Uluslararası Basın Enstitüsü Direktörü de tutuklu gazeteciler için mektup yollamış. Karikatürist Musa Kart da o sırada hapiste. O günün manşeti ise “Elveda güçler ayrılığı”, “Cumhurbaşkanı Erdoğan törenle AKP’ye üye oldu”.
“En kalabalık kulüp”
2016’daki başlık “Basın özgürlüğü yine çok uzak”. Ertesi gün, 4 Mayıs’ta ise birinci sayfada “Cumhurbaşkanı’na hakaret davaları doludizgin” haberi var. Yazar Işıl Özgentürk, “Suruç katliamında eşi ve oğlunu yitiren HDP’li Metin Kılıç ve yazar Murat Belge “cumhurbaşkanına hakaret”ten yargılanacakmış.
Murat Belge bu durumu “Türkiye’nin en kalabalık kulüplerinden birine üye oldum” diyerek kayda geçirmiş. 2015’e geldiğimizde 3 Mayıs’da “Basın da yok özgürlük de” başlığı dikkat çekiyor. Arşivlerden son 10 yıl böyle…
“Adli kontrol’ü hissetmek
Kronoloji benzer gidiyor da belki gerek de yok. Zira bu satırları da 19 Mart’ta açılan gözaltı-tutuklama “borsa”sıyla ilgili günlük haberlerin eşliğinde yazıyorum. Saraçhane’de protestoları izleyen yedi gazeteci de tutuklular arasında. Gazeteci İsmail Saymaz ev hapsinde…
Bırakılanlar için de adli kontrol şartı (tedbiri), yurt dışı yasağıyla eziyet, “ceza” sıradan. Sanki otomatik. Bu yasağı birçok insanın tam yurt dışına çıkarken, gümrük kapısında öğrenmesi, pasaportuna el konulması filan da sıradan. Sıradan da bu “cezai tedbir”lerin bir insanın günlük hayatına, geleceğine etkisini yasaya bakarak anlamak, hissetmek gerekiyor.

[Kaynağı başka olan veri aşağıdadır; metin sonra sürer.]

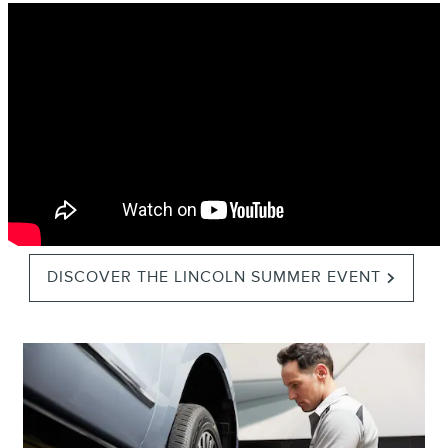
DISCOVER THE LINCOLN SUMMER EVENT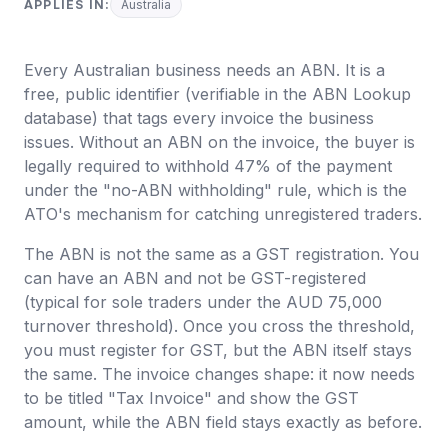
APPLIES IN:
Australia
Every Australian business needs an ABN. It is a
free, public identifier (verifiable in the ABN Lookup
database) that tags every invoice the business
issues. Without an ABN on the invoice, the buyer is
legally required to withhold 47% of the payment
under the "no-ABN withholding" rule, which is the
ATO's mechanism for catching unregistered traders.
The ABN is not the same as a GST registration. You
can have an ABN and not be GST-registered
(typical for sole traders under the AUD 75,000
turnover threshold). Once you cross the threshold,
you must register for GST, but the ABN itself stays
the same. The invoice changes shape: it now needs
to be titled "Tax Invoice" and show the GST
amount, while the ABN field stays exactly as before.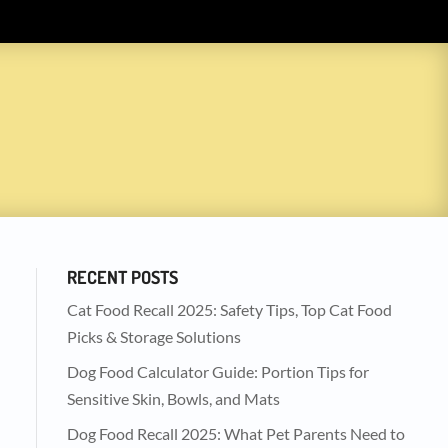
RECENT POSTS
Cat Food Recall 2025: Safety Tips, Top Cat Food
Picks & Storage Solutions
Dog Food Calculator Guide: Portion Tips for
Sensitive Skin, Bowls, and Mats
Dog Food Recall 2025: What Pet Parents Need to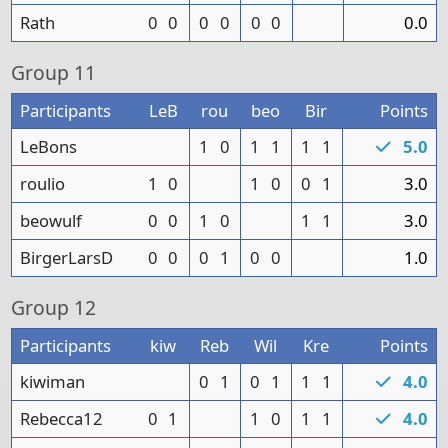
Rath
0
0
0
0
0
0
0.0
Group
11
Participants
LeB
rou
beo
Bir
Points
LeBons
1
0
1
1
1
1
5.0
roulio
1
0
1
0
0
1
3.0
beowulf
0
0
1
0
1
1
3.0
BirgerLarsD
0
0
0
1
0
0
1.0
Group
12
Participants
kiw
Reb
Wil
Kre
Points
kiwiman
0
1
0
1
1
1
4.0
Rebecca12
0
1
1
0
1
1
4.0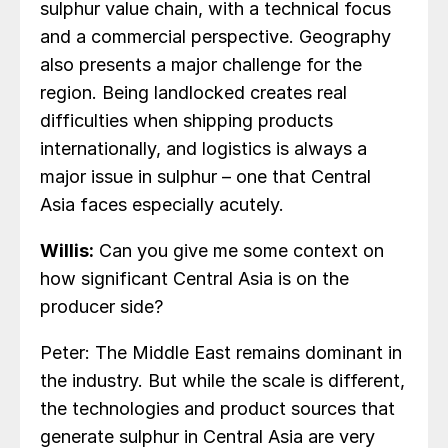
sulphur value chain, with a technical focus
and a commercial perspective. Geography
also presents a major challenge for the
region. Being landlocked creates real
difficulties when shipping products
internationally, and logistics is always a
major issue in sulphur – one that Central
Asia faces especially acutely.
Willis:
Can you give me some context on
how significant Central Asia is on the
producer side?
Peter: The Middle East remains dominant in
the industry. But while the scale is different,
the technologies and product sources that
generate sulphur in Central Asia are very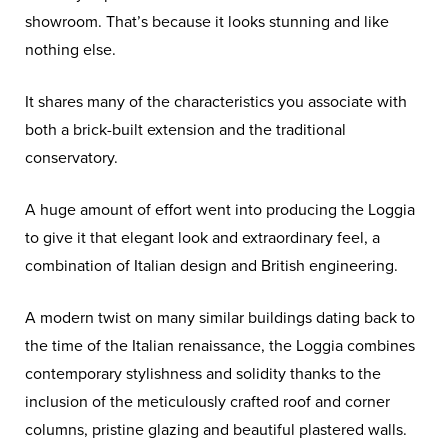
showroom. That’s because it looks stunning and like
nothing else.
It shares many of the characteristics you associate with
both a brick-built extension and the traditional
conservatory.
A huge amount of effort went into producing the Loggia
to give it that elegant look and extraordinary feel, a
combination of Italian design and British engineering.
A modern twist on many similar buildings dating back to
the time of the Italian renaissance, the Loggia combines
contemporary stylishness and solidity thanks to the
inclusion of the meticulously crafted roof and corner
columns, pristine glazing and beautiful plastered walls.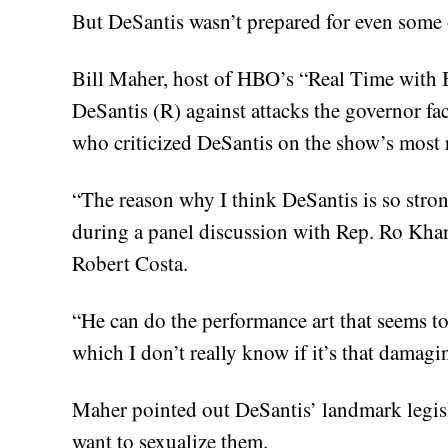
But DeSantis wasn’t prepared for even some o
Bill Maher, host of HBO’s “Real Time with 
DeSantis (R) against attacks the governor f
who criticized DeSantis on the show’s most 
“The reason why I think DeSantis is so stro
during a panel discussion with Rep. Ro K
Robert Costa.
“He can do the performance art that seems to
which I don’t really know if it’s that damagi
Maher pointed out DeSantis’ landmark legis
want to sexualize them.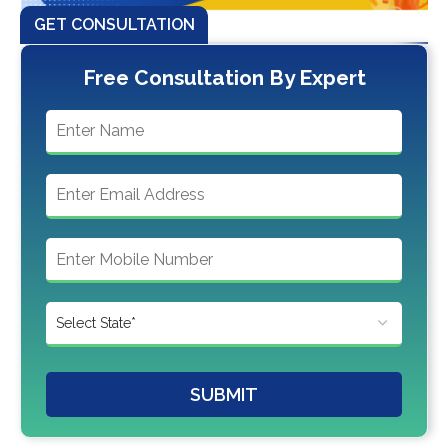
GET CONSULTATION
Free Consultation By Expert
SUBMIT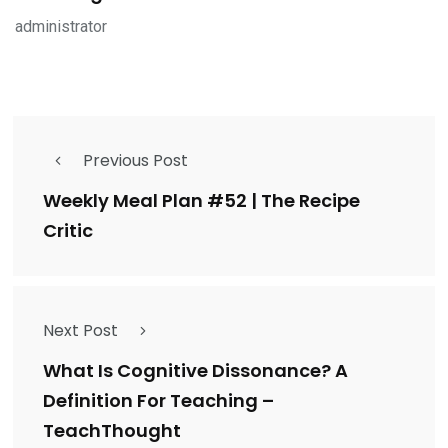
administrator
Previous Post
Weekly Meal Plan #52 | The Recipe
Critic
Next Post
What Is Cognitive Dissonance? A
Definition For Teaching –
TeachThought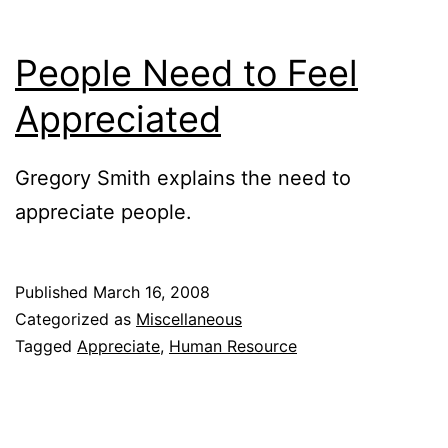
People Need to Feel
Appreciated
Gregory Smith explains the need to
appreciate people.
Published
March 16, 2008
Categorized as
Miscellaneous
Tagged
Appreciate
,
Human Resource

“Tedbir”ler arasında öncelikle “yurt dışı yasağı” var. Gözaltına alınanların, tutuklanıp da bırakılanların arasında öğrenci, gazeteci, sanatçı oranına bakıldığında bunun hayata etkisi öyle “sıradan” değil.
“Ağır ceza mahkemelerinin görevine girmeyen işlerde yasak en çok iki yıl. Gerekirse bir yıl daha uzatılabiliyor”. Ağır cezalıksa en çok üç yıl. Bu süre de toplamında üç yılı geçmemek üzere uzayabiliyor. Cezanın kaldırılması da o “ceza”yı veren “(savcının da görüşü alınarak) hâkim, mahkeme takdiriyle”.
Günlük hayata da darbe
Diğer “adli kontrol tedbirleri” de şöyle özetleniyor. “İmza uygulaması: Hâkimin belirttiği yerlere, belirli süreler içinde düzenli olarak başvurup imza atmak”. Biraz bakıyorum haftada bir kez de olabiliyor, üç kez de… Mesela İstanbul’da bu “tedbir”in belirlenen yer-zaman-ulaşım vb. ile günlük hayata etkisini gözünüzde canlandırın.
Üstüne hâkimin “takdir hakkı”yla “Her türlü taşıtları veya bunlardan bazılarını kullanamamak ve gerektiğinde kaleme, makbuz karşılığında sürücü belgesini teslim etmek” de gelebilir. “Belirli bir yerleşim bölgesini terk etmemek, belirlenen yer ve bölgelere gidememek” de… Hayatının belirlenen dönemini öyle “yaşayacaksın” yani. İki vakte kadar mı desem, üç vakte kadar mı… Gerisi, Edip Cansever:
“İçimizdeki ölüler, dışımızdaki ölüler
İnsan yaşıyorken özgürdür
İnsan
yaşıyorken
özgürdür.”

SIRRI SÜREYYA: Acı haber dün bu yazımı geçerken geldi. Hemen herkese onu öyle, sevgiyle, muhabbetle anma yakınlığını bahşeden Sırrı Süreyya… Barışın, insanlığın, iyiliğin, sözün kıymetinin, her şeye rağmen gülümsemenin, cezaevindeyken, “38 kez ağırlaştırılmış müebbet” istemiyle yargılanırken bile “Tebessüm de direnmektir”in timsâli Önder hayata veda etti. “Emsalsiz”in de yaşayan/yaşayacak örneği. Kendine has isyanı, stiliyle de, 15 yıl önce Radikal’deki yazılarıyla da, “Beynelmilel”le de, o yitip gitmekte olan “hikâye anlatıcılığı”yla da… Yaşamı bu yoklukta, onun yürek ağrıtan yokluğunda emsal olsun.